もしも俺の能力でレノアを救えるのならば、俺はこの能力に初めて感謝出来る。
天使の能力を持って生まれて来て良かった、って、ようやく思えるんだ。
俺は立ち上がると、目を閉じて全ての集中力を聴力に注いだ。
俺の考えが間違っていなければ……。俺が今、天使の姿を借りて過去に来ているんだとしたら……。
聴こえる筈だった。天使の物語りの、全ての始まりだった出逢いの音が。
ーー……ッ?!
心臓がトクンッと、身体に優しく響いた。
耳から入って音が俺の身体に行き届き、まるで春の陽だまりに包まれたかのように暖かくなる。
これが、天使が恋をした歌声ーー。
想像していたような衝撃ではなく、何処か懐かしさを感じる優しい歌声だった。
心が落ち着くような、穏やかになれる、そんな歌声。
俺はゆっくりと歩き出した。
導かれるように、歌声に身も心も委ねて、足を進めた。
きっと、さぞかし美しい女性が居るのだと思った。
天使の過去が書かれていた書物が正しければ、艶やかな黒髪と、美しい漆黒の瞳を持つ女性。

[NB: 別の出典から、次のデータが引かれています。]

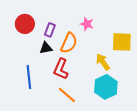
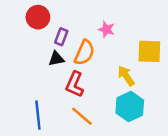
red circle: (25, 24) -> (38, 17), moved
blue line: (29, 77) -> (38, 115), moved

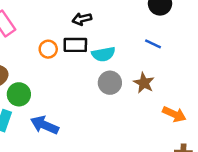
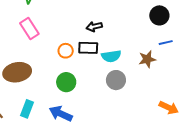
blue line: (153, 44) -> (166, 43), moved, turned -40
brown star: (144, 83) -> (147, 59), moved, turned 30
green circle: (19, 94) -> (66, 82), moved

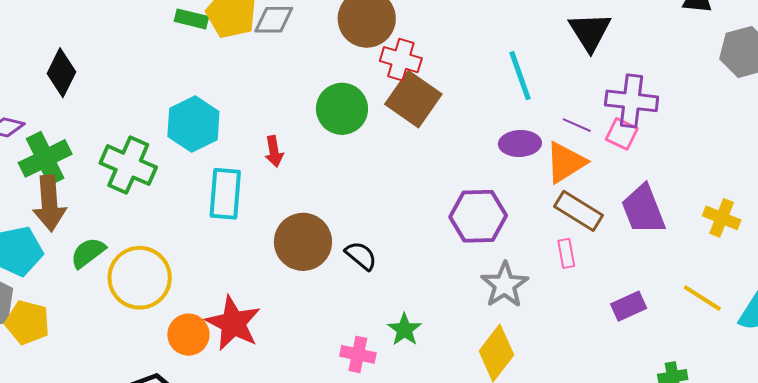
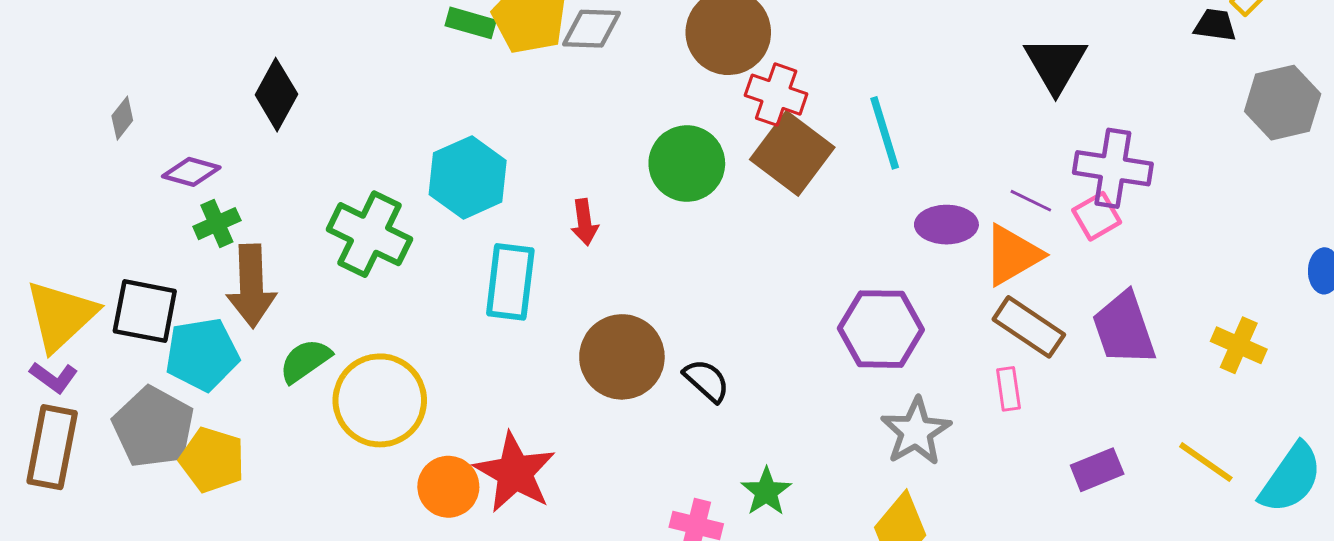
cyan line: (520, 76) -> (885, 133), moved
pink square: (622, 134) -> (1097, 216), turned 32
green cross: (45, 158) -> (217, 224), moved, size x0.6

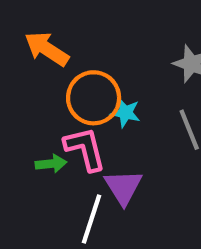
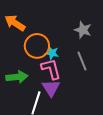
pink L-shape: (85, 149) -> (51, 69), moved
green arrow: (51, 164) -> (17, 77), size x1.5

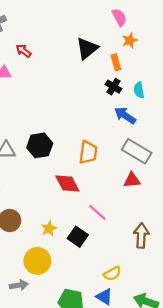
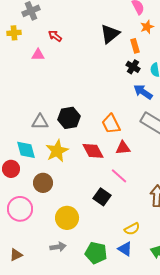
orange trapezoid: (88, 152) -> (111, 124), turned 145
red triangle: (132, 180) -> (123, 148), moved
yellow star: (49, 229) -> (57, 151), moved, size x1.6
gray arrow: (19, 285) -> (58, 247), moved

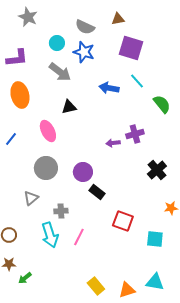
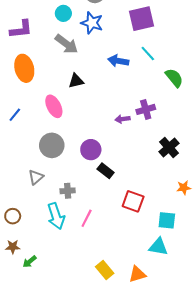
purple square: (131, 48) -> (142, 19), turned -30
cyan triangle: (155, 282) -> (158, 247), moved

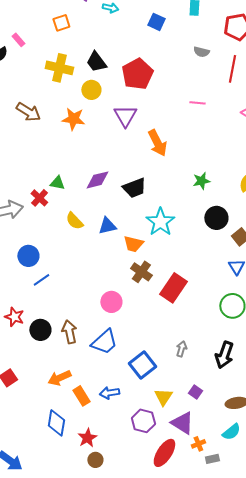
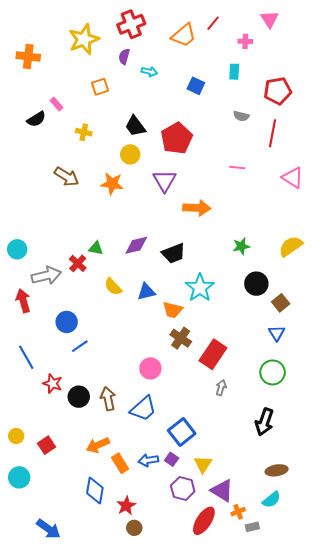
yellow cross: (59, 68) -> (84, 132), moved, size x0.6
orange arrow: (157, 143) -> (197, 208), turned -60
gray arrow: (181, 349) -> (221, 388), moved
purple square: (195, 392) -> (172, 459), moved

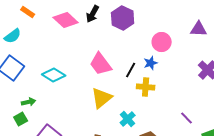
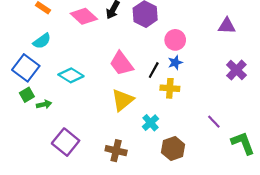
cyan semicircle: (13, 36) -> (42, 41), moved
pink circle: (162, 42) -> (175, 40), moved
green square: (21, 119) -> (27, 95), moved

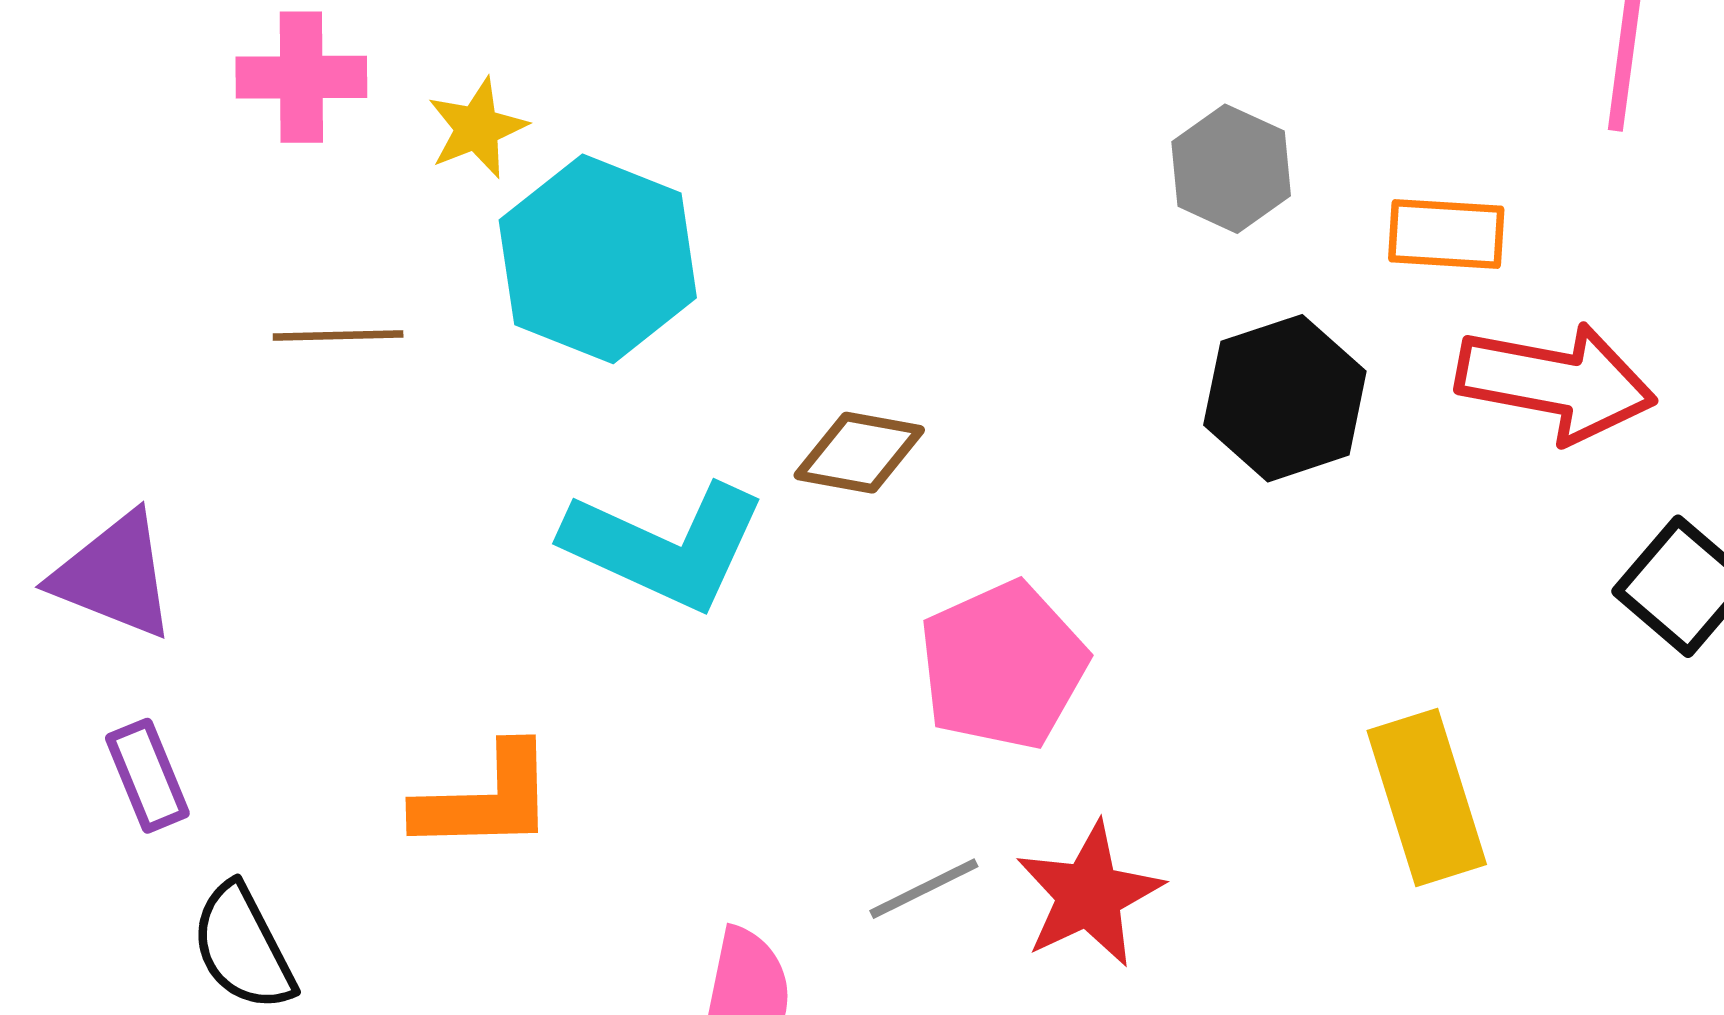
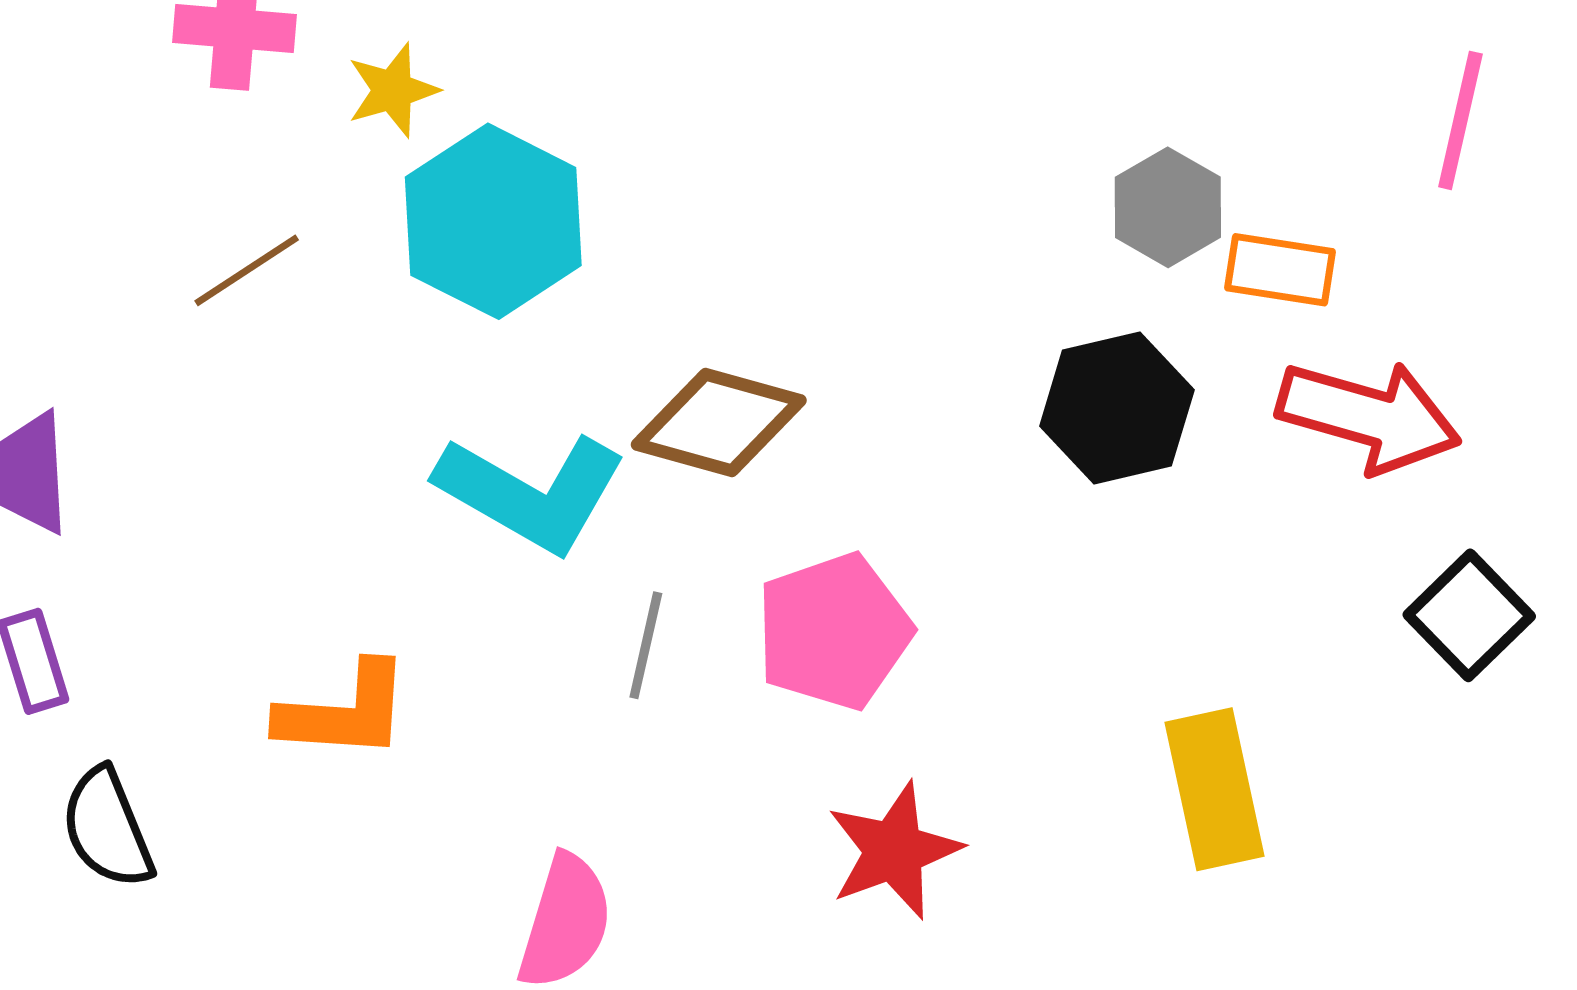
gray hexagon: (1231, 169) -> (1168, 207), moved
brown line: (338, 335) -> (247, 270), turned -37
brown diamond: (859, 453) -> (719, 423), size x1.4
gray line: (924, 889) -> (646, 645), moved, turned -56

天使には絶対にあり得ない黒の色を持った、美しい女性。
天使が、一瞬で心を奪われた女性ーー。
歌声に導かれるままに森の中へ足を進めると、徐々に徐々に歌声が近くなって……。その状況には、さすがに俺の心臓も少しずつドキドキと高鳴っていった。
そして、木々で遮られていた俺の瞳が"その女性"を捉えた瞬間。
ーー……ッ、え?
長い黒髪を背中まで流れるように垂らした背後を見て、俺はある事に気付いた。
俺、この女性を……知ってる。
背後から見ただけなのに、俺には分かったんだ。
例え黒髪でも。
どんなに容姿が違っても。
俺には、分かる。
彼女以外に、こんなにも俺の胸を痛くさせる女性はいないーー……。
俺の存在に気付いた女性が、ゆっくりとこちらを振り向いて、その漆黒の瞳と視線が交わる。
レノアーー。
俺は、心の中でその名を呼んだ。